Monday 17 August 2009

Books You Should Have II

Drawing the Head and Figure
By Jack Hamm

This is a book I really wish I bought back when I started drawing seriously. There’s likely a great many reasons why I kept overlooking this old gem during my many, many trips browsing through the art section of every bookstore I wandered into in my teens. It might be the poorly designed brown and yellow cover or the overwhelmingly “old” feeling the book gives off or something else, but when I finally picked it up and flipped through it I felt like a moron for waiting so long.

This is probably the best all-round book for beginning imaginative figure drawing I’ve ever seen. I include Loomis’s great books; Fun With a Pencil and Figure Drawing. As valuable to the artist as all Loomis’s books are Jack Hamm covers all the basics for the young artist clearly, succinctly and affordably – I recently picked up a new copy cover-priced at 11.95 U.S.

Starting with a fine construction method for the head, Hamm emphasizes proportion throughout the book. Page 39 has a nifty illustration of the human proportions based on heads that always reminds me of something Grant Morrison could have done in his Doom patrol era.

One of the nicer aspects of this book is its section about clothing and folds. Too many aspiring comics artists just have no idea how to draw clothing on the moving figure and this would truly help them a great deal. The clothes are dated – no runners, sweats or other, more contemporary costume options are explored, but the basics are covered enough to allow the beginning artist to understand folds.

The best way to work with Hamm’s book is to copy his construction examples until you’re familiar with them, then find photos from life and extrapolate the construction on top of them. I’d suggest using tracing paper over magazine pictures or a fine permanent maker on the picture itself while having the book open to the relevant section you’re studying.
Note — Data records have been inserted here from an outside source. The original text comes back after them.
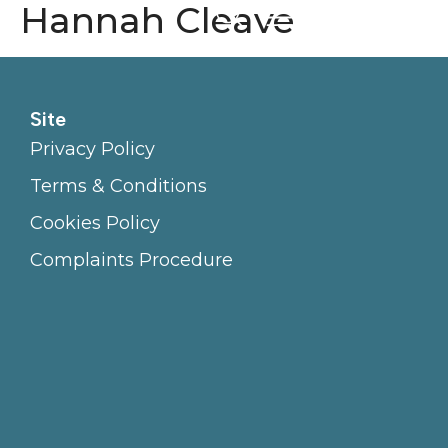
Hannah Cleave
Site
Privacy Policy
Terms & Conditions
Cookies Policy
Complaints Procedure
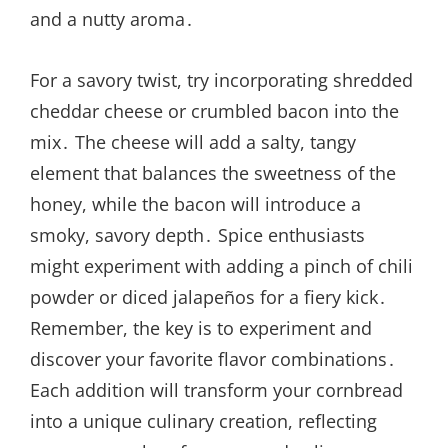
and a nutty aroma․
For a savory twist, try incorporating shredded
cheddar cheese or crumbled bacon into the
mix․ The cheese will add a salty, tangy
element that balances the sweetness of the
honey, while the bacon will introduce a
smoky, savory depth․ Spice enthusiasts
might experiment with adding a pinch of chili
powder or diced jalapeños for a fiery kick․
Remember, the key is to experiment and
discover your favorite flavor combinations․
Each addition will transform your cornbread
into a unique culinary creation, reflecting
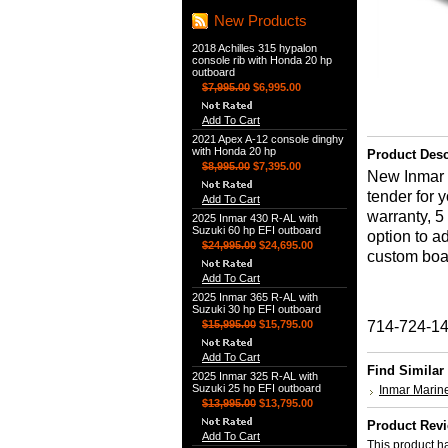
New Products
2018 Achilles 315 hypalon
console rib with Honda 20 hp
outboard
$7,995.00
$6,995.00
Add To Cart
2021 Apex A-12 console dinghy
with Honda 20 hp
Product Desc
$8,995.00
$7,395.00
New Inmar 3
tender for 
Add To Cart
warranty, 5
2025 Inmar 430 R-AL with
Suzuki 60 hp EFI outboard
option to a
$24,995.00
$24,695.00
custom boat 
Add To Cart
2025 Inmar 365 R-AL with
Suzuki 30 hp EFI outboard
$15,995.00
$15,795.00
714-724-1
Add To Cart
Find Similar
2025 Inmar 325 R-AL with
Suzuki 25 hp EFI outboard
Inmar Marin
$13,995.00
$13,795.00
Product Rev
Add To Cart
This product ha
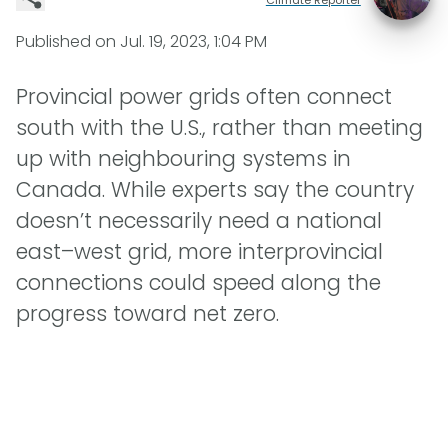
Published on
Jul. 19, 2023, 1:04 PM
Provincial power grids often connect
south with the U.S., rather than meeting
up with neighbouring systems in
Canada. While experts say the country
doesn’t necessarily need a national
east–west grid, more interprovincial
connections could speed along the
progress toward net zero.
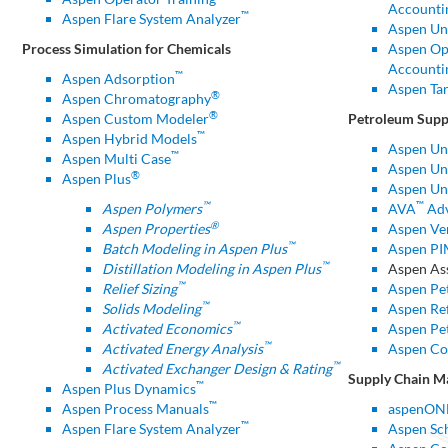
Accounti
™
Aspen Flare System Analyzer
Aspen Un
Process Simulation for Chemicals
Aspen Ope
Accounti
™
Aspen Adsorption
Aspen Ta
®
Aspen Chromatography
®
Aspen Custom Modeler
Petroleum Supp
™
Aspen Hybrid Models
Aspen Un
™
Aspen Multi Case
Aspen Uni
®
Aspen Plus
Aspen Uni
™
™
Aspen Polymers
AVA
Adv
®
Aspen Properties
Aspen Ver
™
Batch Modeling in Aspen Plus
Aspen P
™
Distillation Modeling in Aspen Plus
Aspen As
™
Relief Sizing
Aspen Pe
™
Solids Modeling
Aspen Ref
™
Activated Economics
Aspen Pe
™
Activated Energy Analysis
Aspen Co
™
Activated Exchanger Design & Rating
Supply Chain 
™
Aspen Plus Dynamics
™
Aspen Process Manuals
aspenON
™
Aspen Flare System Analyzer
Aspen Sc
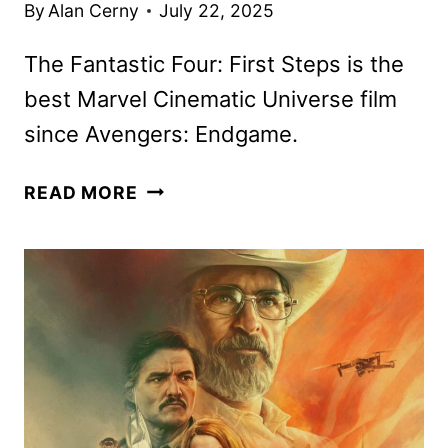
By
Alan Cerny
July 22, 2025
The Fantastic Four: First Steps is the
best Marvel Cinematic Universe film
since Avengers: Endgame.
THE
READ MORE
FANTASTIC
FOUR:
FIRST
STEPS
REVIEW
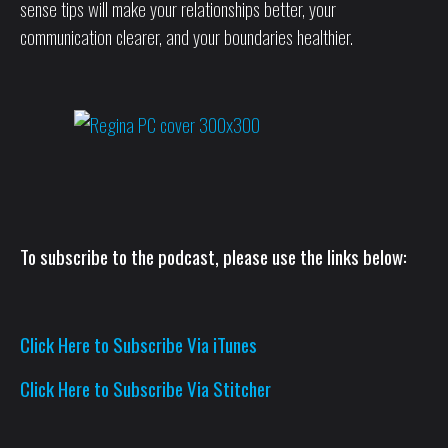
sense tips will make your relationships better, your
communication clearer, and your boundaries healthier.
To subscribe to the podcast, please use the links below:
Click Here to Subscribe Via iTunes
Click Here to Subscribe Via Stitcher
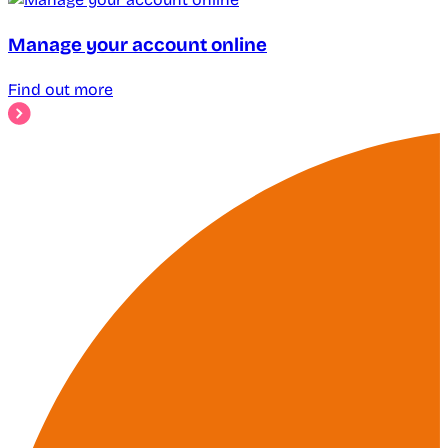
Manage your account online
Find out more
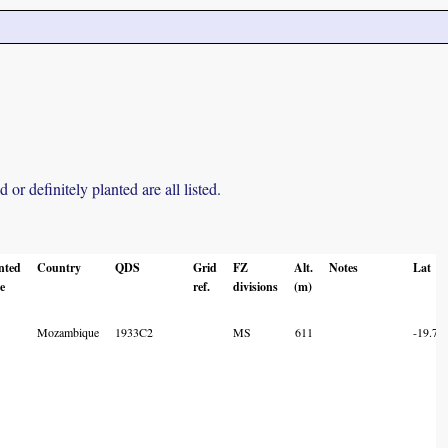
r definitely planted are all listed.
nted
Country
QDS
Grid
FZ
Alt.
Notes
Lat
e
ref.
divisions
(m)
Mozambique
1933C2
MS
611
-19.73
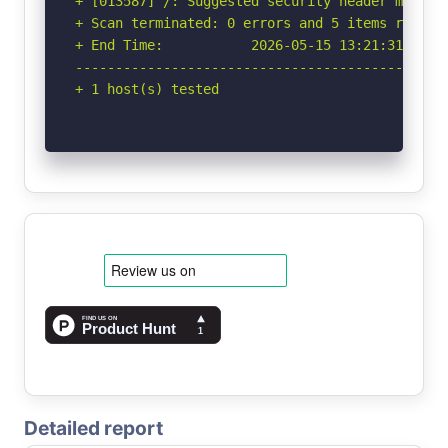
+ [013587] /: Suggested security header missin
+ Scan terminated: 0 errors and 5 items reporte
+ End Time:           2026-05-15 13:21:31 (GMT-
-----------------------------------------------
+ 1 host(s) tested
Detailed report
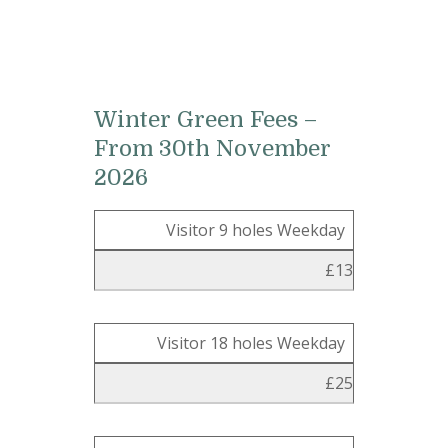
Winter Green Fees –
From 30th November
2026
Visitor 9 holes Weekday
£13
Visitor 18 holes Weekday
£25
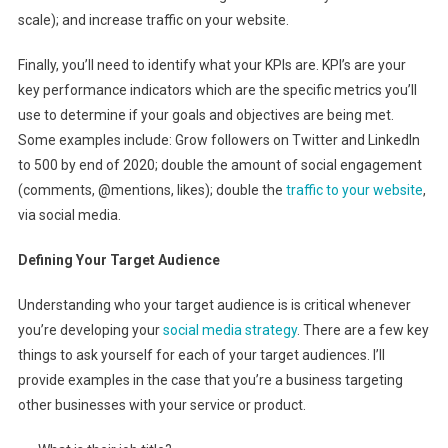
scale); and increase traffic on your website.
Finally, you’ll need to identify what your KPIs are. KPI’s are your
key performance indicators which are the specific metrics you’ll
use to determine if your goals and objectives are being met.
Some examples include: Grow followers on Twitter and LinkedIn
to 500 by end of 2020; double the amount of social engagement
(comments, @mentions, likes); double the
traffic to your website
,
via social media.
Defining Your Target Audience
Understanding who your target audience is is critical whenever
you’re developing your
social media strategy
. There are a few key
things to ask yourself for each of your target audiences. I’ll
provide examples in the case that you’re a business targeting
other businesses with your service or product.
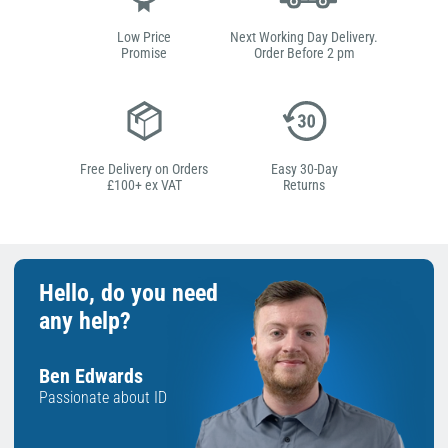
Low Price
Next Working Day Delivery.
Promise
Order Before 2 pm
Free Delivery on Orders
Easy 30-Day
£100+ ex VAT
Returns
Hello, do you need
any help?
Ben Edwards
Passionate about ID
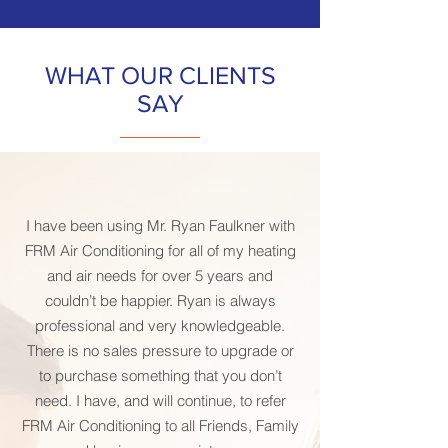
WHAT OUR CLIENTS
SAY
I have been using Mr. Ryan Faulkner with
FRM Air Conditioning for all of my heating
and air needs for over 5 years and
couldn’t be happier. Ryan is always
professional and very knowledgeable.
There is no sales pressure to upgrade or
to purchase something that you don’t
need. I have, and will continue, to refer
FRM Air Conditioning to all Friends, Family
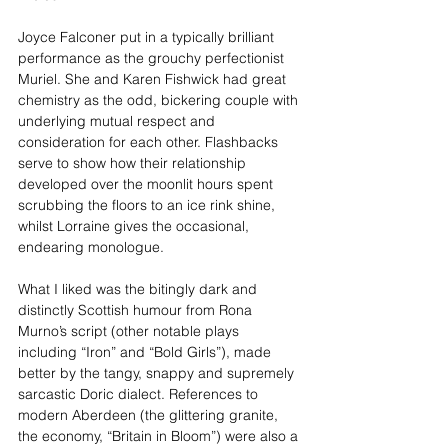
Joyce Falconer put in a typically brilliant 
performance as the grouchy perfectionist 
Muriel. She and Karen Fishwick had great 
chemistry as the odd, bickering couple with 
underlying mutual respect and 
consideration for each other. Flashbacks 
serve to show how their relationship 
developed over the moonlit hours spent 
scrubbing the floors to an ice rink shine, 
whilst Lorraine gives the occasional, 
endearing monologue.
What I liked was the bitingly dark and 
distinctly Scottish humour from Rona 
Murno’s script (other notable plays 
including “Iron” and “Bold Girls”), made 
better by the tangy, snappy and supremely 
sarcastic Doric dialect. References to 
modern Aberdeen (the glittering granite, 
the economy, “Britain in Bloom”) were also a 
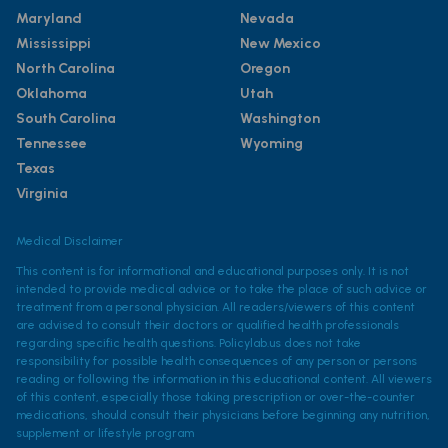
Maryland
Nevada
Mississippi
New Mexico
North Carolina
Oregon
Oklahoma
Utah
South Carolina
Washington
Tennessee
Wyoming
Texas
Virginia
Medical Disclaimer
This content is for informational and educational purposes only. It is not
intended to provide medical advice or to take the place of such advice or
treatment from a personal physician. All readers/viewers of this content
are advised to consult their doctors or qualified health professionals
regarding specific health questions. Policylab.us does not take
responsibility for possible health consequences of any person or persons
reading or following the information in this educational content. All viewers
of this content, especially those taking prescription or over-the-counter
medications, should consult their physicians before beginning any nutrition,
supplement or lifestyle program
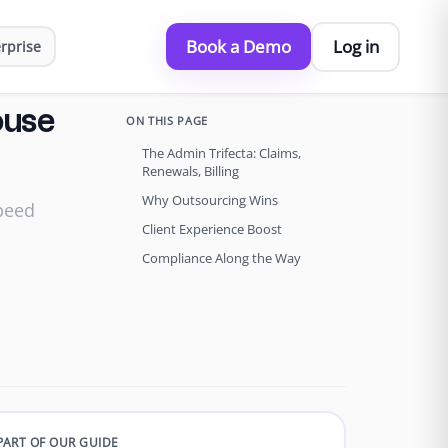
Book a Demo
Log in
rprise
ouse
ON THIS PAGE
The Admin Trifecta: Claims,
Renewals, Billing
Why Outsourcing Wins
speed
Client Experience Boost
Compliance Along the Way
PART OF OUR GUIDE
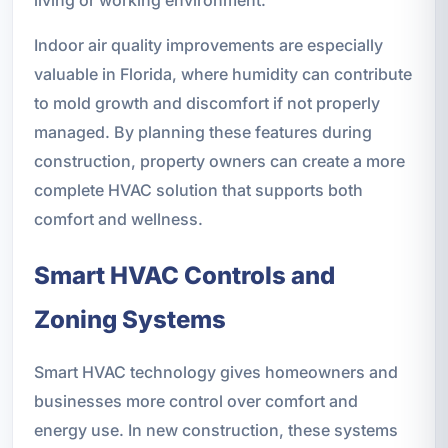
Indoor air quality improvements are especially
valuable in Florida, where humidity can contribute
to mold growth and discomfort if not properly
managed. By planning these features during
construction, property owners can create a more
complete HVAC solution that supports both
comfort and wellness.
Smart HVAC Controls and
Zoning Systems
Smart HVAC technology gives homeowners and
businesses more control over comfort and
energy use. In new construction, these systems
There are more thorough and more advanced imaginative drawing books out there, but I think this one is arguably the best to start with.

1 comment:

Anonymous said...

Thanks, Richard. I've just unloaded a ton of useless instructional books at BMV, with more to follow that, while aesthetically pleasing, don't teach any skills that students can actually use. They all follow the same formula: Introduce some basic materials and techniques, and then follow with page after page of step by step tutorials, much like the format you parodied here: http://burningmonster.blogspot.com/2008/12/drawing-from-zero-to-sixty.html


Step 1: Do a line drawing
Step 2: Add some tone
Step 3: Add some more tone
Step 4: Finished!

I must have spent close to a thousand bucks on books like this over the last few years, when I was naive and didn't know what I actually needed to learn in order to draw well, and basically bought materials and books on impulse. Looking back, they were probably the worst investments I ever made. They don't teach the student anything about gesture, volume, proportion, line quality or tonal control. Granted, the illustrators are extremely talented artists, but some people just shouldn't be teaching if they come from the Bob Ross school of art.